Traditionally the Computer Game has had the production form of the motion picture. This is fine if you have 20 million dollars to spend. If you don’t, then you should consider doing what TV-studios have been doing for at least 50 years – you should go episodic. But you have to do it right.
The Episodic Game was the new black in 2006. Tell Tale Games re-launched Sam & Max in an episodic form. Valve continued Half Life 2 as episodes and SiN, an old first person shooter, was reborn as SiN Episodes. But come 2007, and no one talked about episodic games anymore. SiN, episode 2 was never released, and we are still waiting for Half Life 2, episode 3. American McGee tried the format with American McGee’s Grimm, but failed miserably. Tell Tale Games have expanded their range of episodic games, but they among the very few companies to do this.
The reason why Tell Tale Games succeeds in this while the others fail is very simple: they have adopted the production form of a TV-series. And they understand one single thing: just as a TV-series is NOT a movie cut into small pieces, an episodic game is NOT a traditional game cut into small pieces.

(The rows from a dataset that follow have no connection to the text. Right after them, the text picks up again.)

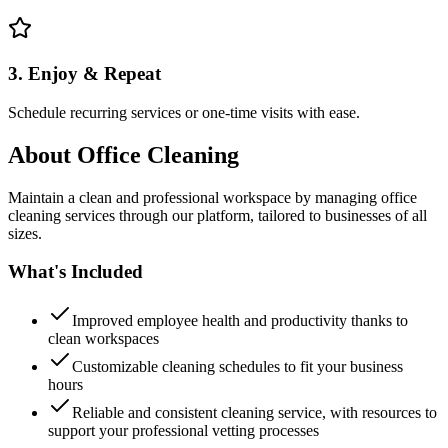
3. Enjoy & Repeat
Schedule recurring services or one-time visits with ease.
About
Office Cleaning
Maintain a clean and professional workspace by managing office
cleaning services through our platform, tailored to businesses of all
sizes.
What's Included
Improved employee health and productivity thanks to
clean workspaces
Customizable cleaning schedules to fit your business
hours
Reliable and consistent cleaning service, with resources to
support your professional vetting processes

The production form of a movie and a TV-series is very different. The obvious difference is that a movie runs around 110 minutes, while a single season of a TV-series (like Lost) runs around 16 hours. A movie easily costs around 20 million $, while an episode of Lost costs around 2 million $. A typical hour-episode lasts app. 40 minutes. In other words: a movie costs around 200000 $ per minute, while a high profile TV-series costs around 40000 $ per minute.
It costs a lot of money to start a TV-series. The pilot of Lost cost 10 million $ (the one of most expensive pilots ever) – about half the budget of a standard movie. If the networks don’t pick up the show, then the money is wasted; if they do up, however, the “machine” has been built and it becomes cheaper and cheaper to use.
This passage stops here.